Since the Indo-China war in 1962, the two giants have been discussing the exact demarcation of the 3,500-km India-China border. New Delhi disputes Beijing’s rule over 38,000 sq km of barren, icy and uninhabited land on the Tibetan plateau, which China seized from India after the war. China, for its part, claims 90,000 sq km of territory in Arunachal Pradesh. Within this disputed area are Tawang and its monastery, a trace of Mahayana Buddhism. The sixth Dalai Lama was born here, claims Beijing, which shows that the district was a part of Tibet. Several rounds of talks since 1981 have so far failed to make progress.
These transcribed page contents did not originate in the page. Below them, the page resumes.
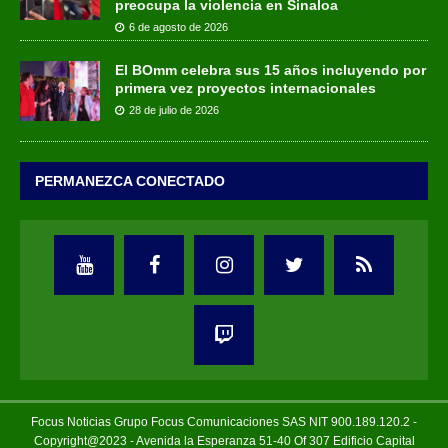
preocupa la violencia en Sinaloa
6 de agosto de 2026
El BOmm celebra sus 15 años incluyendo por
primera vez proyectos internacionales
28 de julio de 2026
PERMANEZCA CONECTADO
Focus Noticias Grupo Focus Comunicaciones SAS NIT 900.189.120.2 -
Copyright@2023 - Avenida la Esperanza 51-40 Of 307 Edificio Capital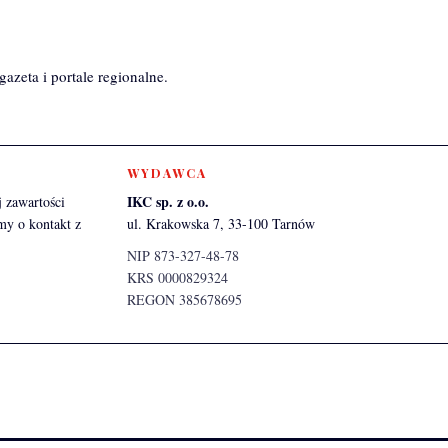
azeta i portale regionalne.
WYDAWCA
IKC sp. z o.o.
 zawartości
my o kontakt z
ul. Krakowska 7, 33-100 Tarnów
NIP 873-327-48-78
KRS 0000829324
REGON 385678695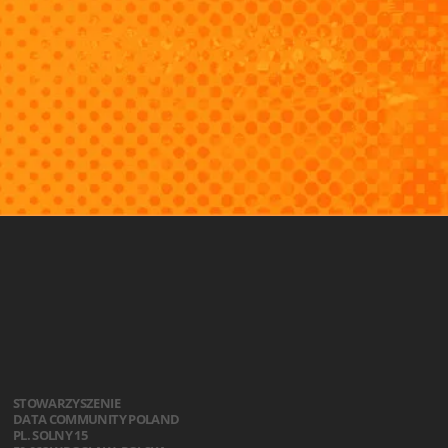
STOWARZYSZENIE
DATA COMMUNITY POLAND
PL. SOLNY 15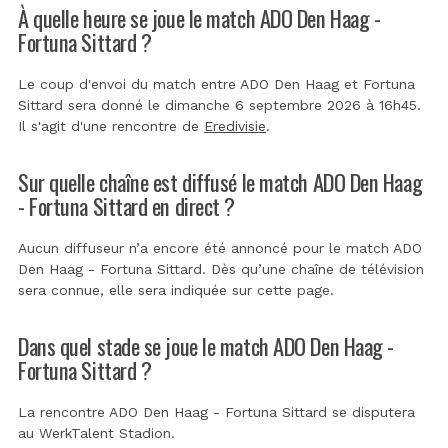
À quelle heure se joue le match ADO Den Haag -
Fortuna Sittard ?
Le coup d'envoi du match entre ADO Den Haag et Fortuna
Sittard sera donné le dimanche 6 septembre 2026 à 16h45.
Il s'agit d'une rencontre de
Eredivisie
.
Sur quelle chaîne est diffusé le match ADO Den Haag
- Fortuna Sittard en direct ?
Aucun diffuseur n’a encore été annoncé pour le match ADO
Den Haag - Fortuna Sittard. Dès qu’une chaîne de télévision
sera connue, elle sera indiquée sur cette page.
Dans quel stade se joue le match ADO Den Haag -
Fortuna Sittard ?
La rencontre ADO Den Haag - Fortuna Sittard se disputera
au
WerkTalent Stadion
.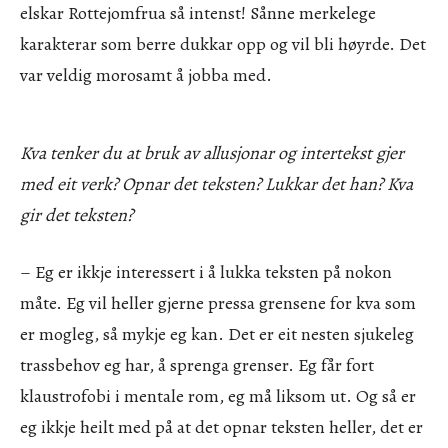
elskar Rottejomfrua så intenst! Sånne merkelege
karakterar som berre dukkar opp og vil bli høyrde. Det
var veldig morosamt å jobba med.
Kva tenker du at bruk av allusjonar og intertekst gjer
med eit verk? Opnar det teksten? Lukkar det han? Kva
gir det teksten?
– Eg er ikkje interessert i å lukka teksten på nokon
måte. Eg vil heller gjerne pressa grensene for kva som
er mogleg, så mykje eg kan. Det er eit nesten sjukeleg
trassbehov eg har, å sprenga grenser. Eg får fort
klaustrofobi i mentale rom, eg må liksom ut. Og så er
eg ikkje heilt med på at det opnar teksten heller, det er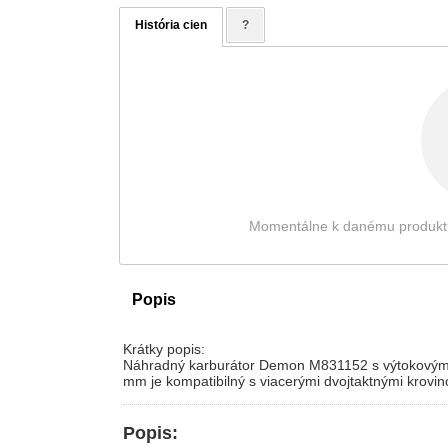
História cien
?
Momentálne k danému produktu ni
Popis
Krátky popis:
Náhradný karburátor Demon M831152 s výtokovým o
mm je kompatibilný s viacerými dvojtaktnými krovin
Popis: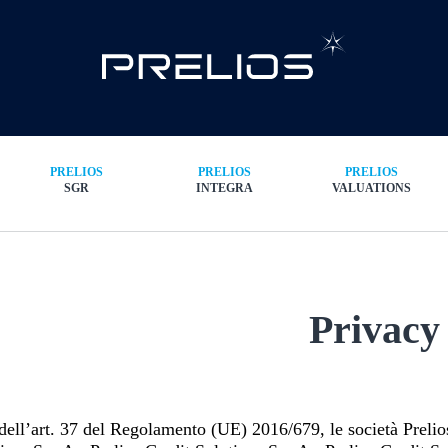
PRELIOS
PRELIOS
PRELIOS
SGR
INTEGRA
VALUATIONS
Privacy
dell’art. 37 del Regolamento (UE) 2016/679, le società Prelios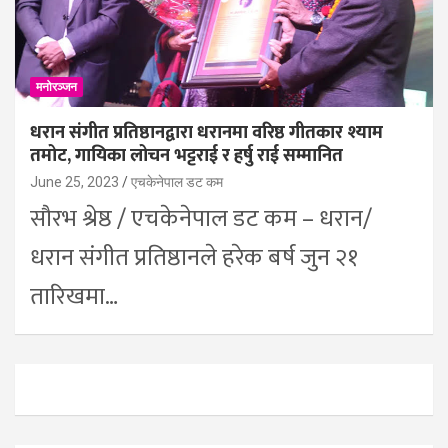
मनोरञ्जन
धरान संगीत प्रतिष्ठानद्वारा धरानमा वरिष्ठ गीतकार श्याम
तमोट, गायिका लोचन भट्टराई र हर्षु राई सम्मानित
June 25, 2023
एचकेनेपाल डट कम
सौरभ श्रेष्ठ / एचकेनेपाल डट कम – धरान/
धरान संगीत प्रतिष्ठानले हरेक बर्ष जुन २१
तारिखमा…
Some of the major disputes are:
• Clash over Aksai China (that covers 20% of Kashmir) and McMahon Line that led to 1962 war
• Beijing’s access to Twang
• China’s claims on Arunachal Pradesh
• China is the main provider of arms and nuclear weapons to Pakistan
• China issues special visas to Indians from Arunachal and Kashmir
• China objected to a $60m loan to India from the Asian Development Bank, on the basis that some of the money was allocated for irrigation schemes in Arunachal Pradesh


The relations between India and China have turned sourer due to the recent Karmapa controversy. The Karmapa Lama is the spiritual head of the Karma Kagyu sect, one of the four sects of Tibetan Buddhism and one of the richest. In the Tibetan religious hierarchy, he is considered the third most important religious head after the institutions of the Dalai Lama and the Panchen Lama. Karmapa literally means embodiment of the activity of all Buddhas.

What is the controversy?

• Karmapa mysteriously escaped to India in 1999-2000 with a few close aides from the Tsurphu monastery near Lhasa.
• There are controversies about him as another Tibetan religious leader, Trinlay Thaye Dorje, also claims to be the 17th Karmapa.
• Karmapa’s followers have acquired more than 400 properties (especially land) in Himachal Pradesh.
• Around $1.6m in various currencies, including Chinese Yuan were seized from Gyuto, the monastery Karmapa occupies near the Dalai Lama’s base in Dharamsala, in northern India.
• The leader’s medical reports have gone missing from an institute at Chandigarh, where he was examined after reaching India. His opponents claim they showed him to be older than stated on the birth certificate, which he provided, attested by the Dalai Lama, implying he is too old to be the true incarnation.
• He is supposed to have a Chinese link.


Conflicts, competition, co-operation: India and China are all set to rule the world. The question is where to start? The first is definitely to solve the border disputes. The obligation is on China; however, both the nations need to put in a serious effort to solve their own disagreements. After all, China has solved pig-headed boundary quarrels with Russia, Mongolia, Myanmar and Vietnam. Surely, it cannot be so difficult to deal with India!

Secondly, the Asian giants should come closer in terms of two-way trade. What was only $270m in 1990; is expected to exceed $60 billion in 2010-11. The steps have already been taken as the two co-ordinate their bids for the African oil supplies that both rely on. On important international issues, notably climate-change policy and world trade, their alignment is already imposing.
There is even a word for this co-operative vision, “Chindia.” “India and China are not in competition,” India’s Prime Minister, Manmohan Singh often says. “There is enough economic space for us both.” China’s president, Hu Jintao, agrees. And no doubt, both want to believe it.


The ancient civilizations of India and China had surprisingly little political interaction for most of that time. However, the twentieth century saw increased tensions between the two over disputed borders and geopolitical competition for power, influence, resources and markets. How the relationship will develop and play out is an important question in the twenty-first century.
What troubles is the thought that despite all the comparisons, good faith and increasing trade; the two are old enemies, bad neighbors and nuclear powers, and have two of the world’s biggest armies – with almost 4 million troops between them.